四守護的星舟載著滿身本源靈光,駛離萬宇本源墟,一路向著時空盡頭漫溯。往日需借萬心印與星核印指引方向,而今四人神魂早已與萬宇同源,心念一動便能辨清前路,靈枝船帆無需風催自展,拓荒箴言化作細碎光羽,落在虛空裡便生出連綿的靈韻星道,為身後往來的拓荒者,鋪就了最穩妥的遠途。
這一路再無混沌戾氣相擾,亦無秘境險地攔路,目之所及皆是澄澈虛空,時而有新生的星宇掠過,內裡少年拓荒者正忙著播撒靈種、搭建陣臺,稚嫩卻堅定的聲息順著靈風傳來;時而有界河光橋延伸至此,各族生靈駕著小巧的靈槎往來,或是運送靈泉滋養新土,或是帶著初生的靈智前往宜居之地,見著四守護的星舟,便遠遠揮手致意,眉眼間滿是安然笑意。
骸星早不拘著趴在船頭,乾脆坐在靈枝船帆上,將星核印拋在空中把玩,印面星圖時時變幻,那些剛被點亮的座標裡,正不斷傳來生機波動。他指尖一點,便有一道星芒飛向遠方,落在一座新拓的星城裡,化作一枚星軌碑:“你看那座初心城,還是咱們上次路過時定下的根基,這才多久,就已經住滿生靈了!”話音落,他懷裡忽然滾出幾顆圓潤的靈果,是本源墟池邊靈樹所結的初心果,果香清甜,入口便覺心神澄澈,正是他偷偷摘來,留著路上解饞的。
光玥坐在船舷邊,將光焰燈放在膝頭細細擦拭,燈身早已褪去最初的瑩翠,染上了一層溫潤的九色包漿,燈焰柔和如暖玉,無需催動便自有淨光流轉,將周遭虛空的細碎寂氣消融殆盡。她望著遠處掠過的靈槎船隊,指尖輕點燈焰,分出數縷淨光落在船隊之上,化作一層薄光護罩:“這些小傢伙要去極遠的虛空白澤域,那處尚有未散的霧瘴,這點淨光,能護他們一路安穩。”她素來心細,走過的每一處險地,都記著應對之法,遇著趕路的拓荒者,總不忘順手幫襯一二。
晶曜則在舟中開闢了一方小小靈圃,將靈韻種子落在圃中,又摻了些本源池的初心光流,圃中頃刻間生出一片翠色,靈韻草長得葳蕤,還生出了許多從未見過的靈花,花瓣落進虛空,便化作縷縷生機,順著星道蔓延,滋養著沿途的虛空靈土。他靠在靈圃邊,望著圃中靈植,眼底滿是溫潤:“萬宇根基已固,往後生機自會綿延,咱們從前總想著以一己之力護萬靈,如今才懂,最好的守護,原是讓生機遍地,讓人人皆能承初心、護家園。”他隨手摘下一朵靈韻花,遞給身側的宇辰,花瓣落在掌心,便化作一道生機符文,隱入宇辰指尖的陣紋裡。
宇辰彼時正倚著船桅,翻看暗宇鏡中演化的陣圖,千宇連脈陣早已穩固,鏡中此刻正映著萬宇各處的陣眼景象,偶有幾處陣紋微晃,便有值守的陣法師快速修補,無需他再費心操勞。他接過靈韻花,指尖陣紋微動,將符文融入鏡中陣圖:“如今萬宇皆有章法,陣有值守,脈有連通,縱使我們遠行千萬載,也無需憂心。
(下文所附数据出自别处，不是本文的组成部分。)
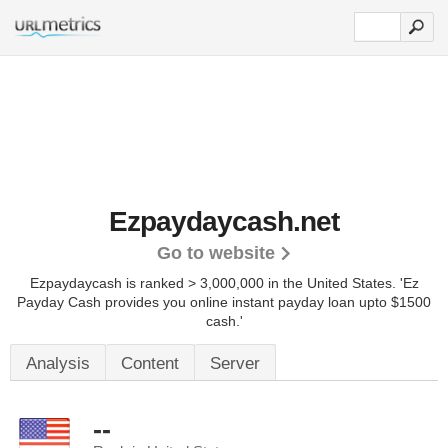
Ezpaydaycash.net
Go to website
Ezpaydaycash is ranked > 3,000,000 in the United States.
'Ez
Payday Cash provides you online instant payday loan upto $1500
cash.'
Analysis
Content
Server
--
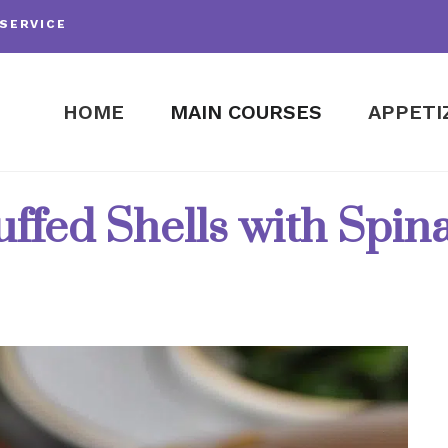
SERVICE
HOME
MAIN COURSES
APPETI
uffed Shells with Spi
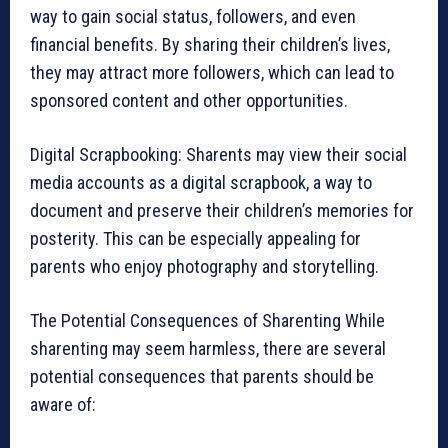
way to gain social status, followers, and even
financial benefits. By sharing their children’s lives,
they may attract more followers, which can lead to
sponsored content and other opportunities.
Digital Scrapbooking: Sharents may view their social
media accounts as a digital scrapbook, a way to
document and preserve their children’s memories for
posterity. This can be especially appealing for
parents who enjoy photography and storytelling.
The Potential Consequences of Sharenting While
sharenting may seem harmless, there are several
potential consequences that parents should be
aware of:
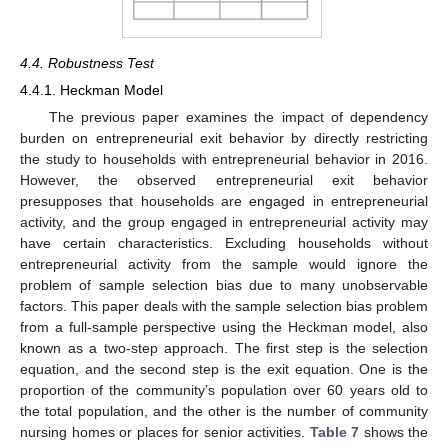
4.4. Robustness Test
4.4.1. Heckman Model
The previous paper examines the impact of dependency
burden on entrepreneurial exit behavior by directly restricting
the study to households with entrepreneurial behavior in 2016.
However, the observed entrepreneurial exit behavior
presupposes that households are engaged in entrepreneurial
11. May
12. May
13. May
14. May
15. May
16. May
17. May
18. May
19. May
21. May
22. May
23. May
24. May
25. May
26. May
27. May
28. May
29. May
31. May
1. Jun
2. Jun
3. Jun
4. Jun
5. Jun
6. Jun
7. Jun
8. Jun
10. Jun
11. Jun
12. Jun
13. Jun
14. Jun
15. Jun
16. Jun
17. Jun
18. Jun
20. Jun
21. Jun
22. Jun
23. Jun
24. Jun
25. Jun
26. Jun
27. Jun
28. Jun
30. Jun
1. Jul
2. Jul
3. Jul
4. Jul
5. Jul
6. Jul
7. Jul
8. Jul
10. Jul
11. Jul
12. Jul
13. Jul
14. Jul
15. Jul
16. Jul
17. Jul
18. Jul
20. Jul
21. Jul
22. Jul
23. Jul
24. Jul
25. Jul
26. Jul
27. Jul
28. Jul
30. Jul
31. Jul
1. Aug
2. Aug
3. Aug
4. Aug
5. Aug
6. Aug
7. Aug
activity, and the group engaged in entrepreneurial activity may
have certain characteristics. Excluding households without
entrepreneurial activity from the sample would ignore the
problem of sample selection bias due to many unobservable
factors. This paper deals with the sample selection bias problem
from a full-sample perspective using the Heckman model, also
known as a two-step approach. The first step is the selection
equation, and the second step is the exit equation. One is the
proportion of the community’s population over 60 years old to
the total population, and the other is the number of community
nursing homes or places for senior activities.
Table 7
shows the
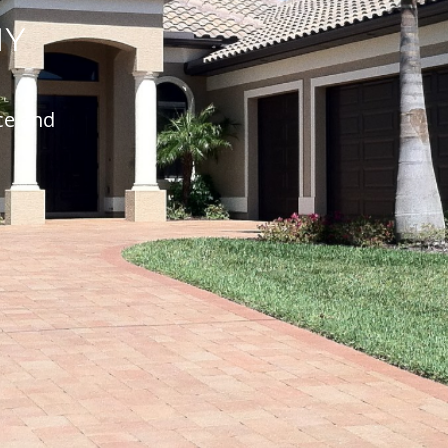
NY
ce and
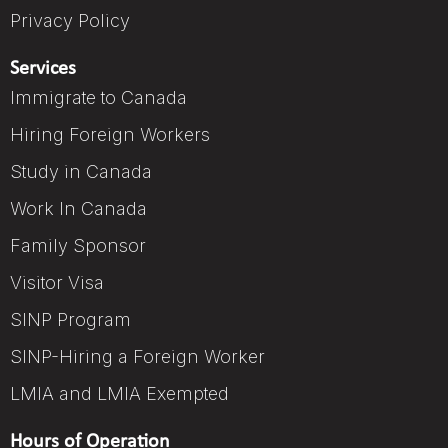
Privacy Policy
Services
Immigrate to Canada
Hiring Foreign Workers
Study in Canada
Work In Canada
Family Sponsor
Visitor Visa
SINP Program
SINP-Hiring a Foreign Worker
LMIA and LMIA Exempted
Hours of Operation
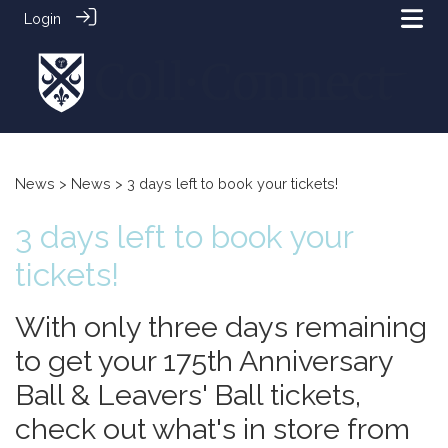
Login
News
>
News
> 3 days left to book your tickets!
3 days left to book your
tickets!
With only three days remaining
to get your 175th Anniversary
Ball & Leavers' Ball tickets,
check out what's in store from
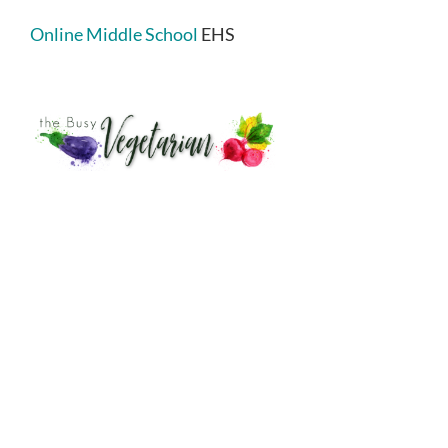
Online Middle School
EHS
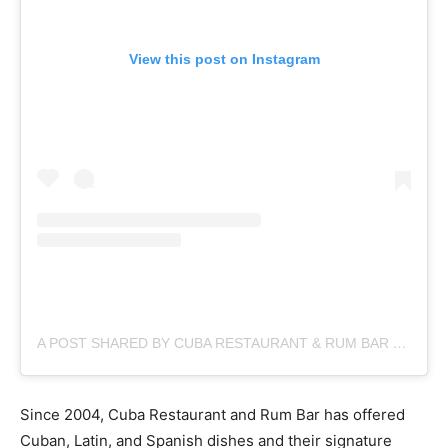
View this post on Instagram
A POST SHARED BY CUBA RESTAURANT & RUM BAR (@CUBA__NYC)
Since 2004, Cuba Restaurant and Rum Bar has offered
Cuban, Latin, and Spanish dishes and their signature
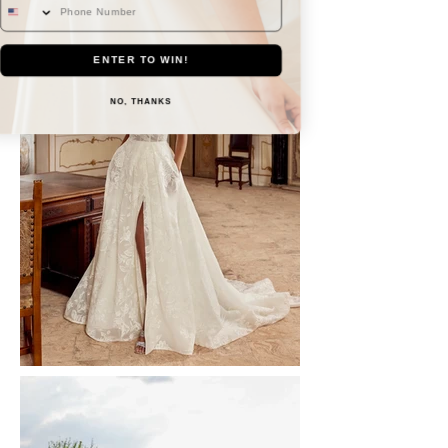
ENTER TO WIN!
NO, THANKS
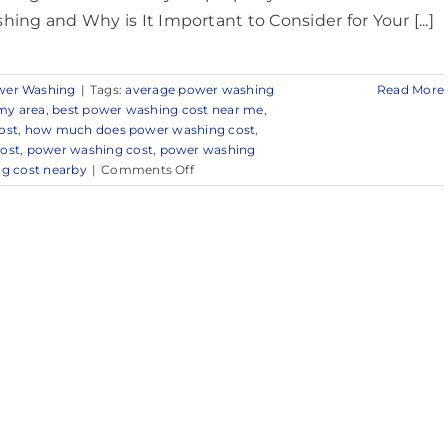
hing and Why is It Important to Consider for Your [...]
wer Washing
|
Tags:
average power washing
Read More
my area
,
best power washing cost near me
,
ost
,
how much does power washing cost
,
ost
,
power washing cost
,
power washing
on
g cost nearby
|
Comments Off
Power
Washing
Cost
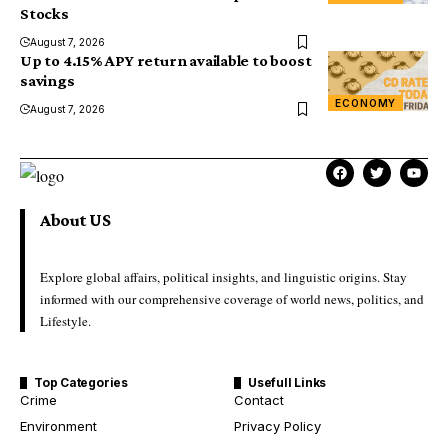
Stocks
August 7, 2026
Up to 4.15% APY return available to boost
savings
ECONOMY
August 7, 2026
About US
Explore global affairs, political insights, and linguistic origins. Stay
informed with our comprehensive coverage of world news, politics, and
Lifestyle.
Top Categories
Usefull Links
Crime
Contact
Environment
Privacy Policy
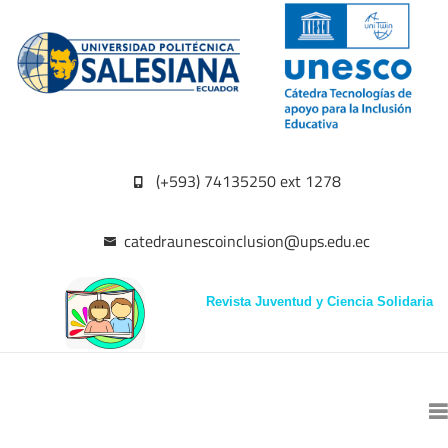
(+593) 74135250 ext 1278
catedraunescoinclusion@ups.edu.ec
Revista Juventud y Ciencia Solidaria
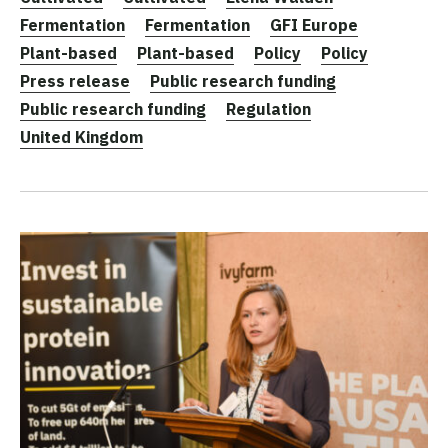
Fermentation
Fermentation
GFI Europe
Plant-based
Plant-based
Policy
Policy
Press release
Public research funding
Public research funding
Regulation
United Kingdom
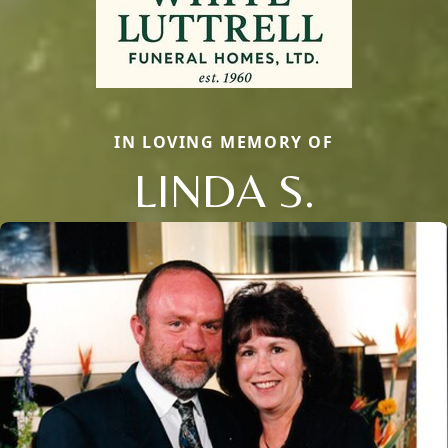
IN LOVING MEMORY OF
LINDA S.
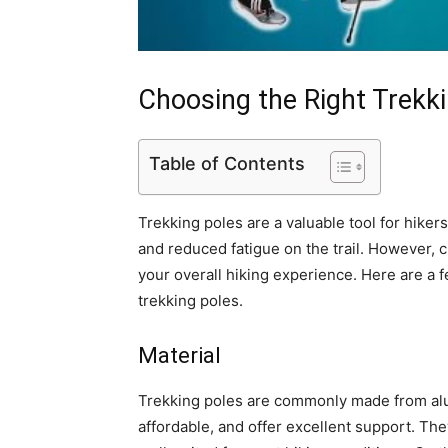
Choosing the Right Trekk
Table of Contents
Trekking poles are a valuable tool for hiker
and reduced fatigue on the trail. However, c
your overall hiking experience. Here are a 
trekking poles.
Material
Trekking poles are commonly made from alu
affordable, and offer excellent support. The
”這些年他推演陣法無數,最滿意的從不是那些驚天動地的殺陣,反倒是如今這遍佈萬宇的守護陣、連脈陣,護得萬千生靈安穩,才算不負他佈陣的初心。
星舟行至一片無垠的琉璃星海,海面波光粼粼,每一粒星砂都是一枚初心符文,踩上去便會生出悅耳的清鳴。四人索性停了星舟,踏星海而行,星海之下,映著萬宇各族的生活圖景:鴻蒙初心聖壇前,孩童們捧著星芒麥誦讀拓荒箴言;靈海傳承殿裡,少年們正跟著老者研習陣法靈韻;新生穹蒼的初心靈樹下,各族生靈圍坐在一起,分享拓荒的趣事;萬宇界河邊,靈韻長堤上開滿了靈花,來往的靈槎絡繹不絕。
“原來我們這一路奔走,換來的便是這般景象。”晶曜駐足淺笑,指尖靈韻種子輕顫,與星海符文共鳴。
光玥頷首,暖光映著她眉眼溫柔:“歲歲年年,皆是安隅,不負初心,不負過往。”
宇辰望著星海映出的萬千圖景,語氣安然:“所求不過如此,萬靈皆安,拓荒不止。”
骸星一腳踩碎一片星砂,笑聲清脆,眼底盛著漫天星海:“咱們還能走更遠!看更多沒見過的天地!”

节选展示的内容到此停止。